Dataset entries:
•••••

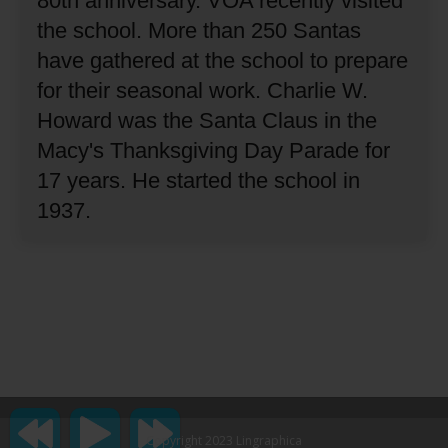
80th anniversary.
VOA recently visited
the school.
More than 250 Santas
have gathered at the school to prepare
for their seasonal work.
Charlie W.
Howard was the Santa Claus in the
Macy's Thanksgiving Day Parade for
17 years.
He started the school in
1937.
Copyright 2023 Lingraphica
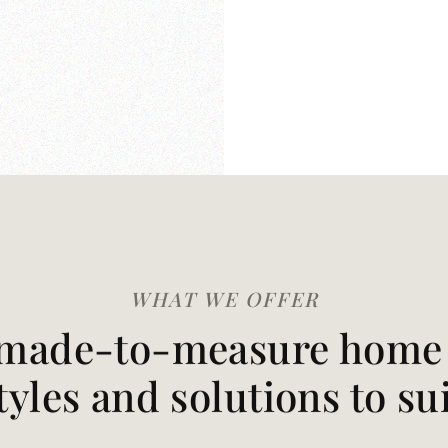
WHAT WE OFFER
made-to-measure home t
styles and solutions to su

•••••

Your goal: Start with the line holding "He started the school in" and repeat exactly every line through the final line of the records above, but no pictures and nothing more.

Solved exercise:
He started the school in
1937.
Copyright 2023 Lingraphica
WHAT WE OFFER
made-to-measure home t
styles and solutions to su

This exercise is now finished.